Video information retrieval (in 15 minutes)
INFO 202 - 26 November 2007
Yiming Liu
Retrieving video: bridging the Semantic Gap
Typical use cases
- Finding specific videos
- Identifying classes of videos
- Summarizing long-form content
General approaches
- Content-based retrieval
- low-level features
- structural/composite features
- Metadata-based retrieval
- semantic features
- ...provided that metadata exists
- type and quality of metadata
Content-based methods
- low level features
- color/brightness- histograms of pixel frequencies
- motion - analysis of consecutive frames
- text - closed captioning, overlay text; reduce problem to OCR, IR, NLP
- speech - audio extraction; reduce problem to speech and audio recognition
- composite and structural features
- scene change detection - changes in low-level features
- face detection - identifying human faces; not quite recognition
- object recognition - for constrained set of objects
Content-based example: commercial skip
- Have to identify commercials first
- Features of commercials:
- blank frames
- disappearance of station logos / persistent "bugs"
- scene change rate
- sound levels
- Supervised methods - train a machine learning classifier
- Unsupervised methods - vector similarity, clustering, decision trees
Metadata-based methods
- Semantic features
- Externally labelled (manual or automatic)
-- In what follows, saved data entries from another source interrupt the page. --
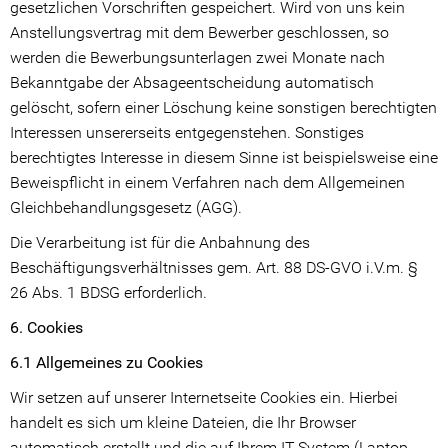
gesetzlichen Vorschriften gespeichert. Wird von uns kein
Anstellungsvertrag mit dem Bewerber geschlossen, so
werden die Bewerbungsunterlagen zwei Monate nach
Bekanntgabe der Absageentscheidung automatisch
gelöscht, sofern einer Löschung keine sonstigen berechtigten
Interessen unsererseits entgegenstehen. Sonstiges
berechtigtes Interesse in diesem Sinne ist beispielsweise eine
Beweispflicht in einem Verfahren nach dem Allgemeinen
Gleichbehandlungsgesetz (AGG).
Die Verarbeitung ist für die Anbahnung des
Beschäftigungsverhältnisses gem. Art. 88 DS-GVO i.V.m. §
26 Abs. 1 BDSG erforderlich.
6. Cookies
6.1 Allgemeines zu Cookies
Wir setzen auf unserer Internetseite Cookies ein. Hierbei
handelt es sich um kleine Dateien, die Ihr Browser
automatisch erstellt und die auf Ihrem IT-System (Laptop,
- categories - stock collections
- descriptions - controlled vocabulary / free-form text
- tags - the YouTube approach
- etc. - context/geolocation, time, usage
Metadata-based example: interestingness
- How to determine interestingness? Newsworthiness?
- Not part of the content
- but meaning can be inferred from use
- System must support and collect this metadata
Mixed methods?
- Content analysis for low-level
- Motivate user contributions for semantic-level
Conclusion
- Two major sets of approaches
- Content: from low-level features to high-level meaning
- Metadata: how to get?
- "Content is people too"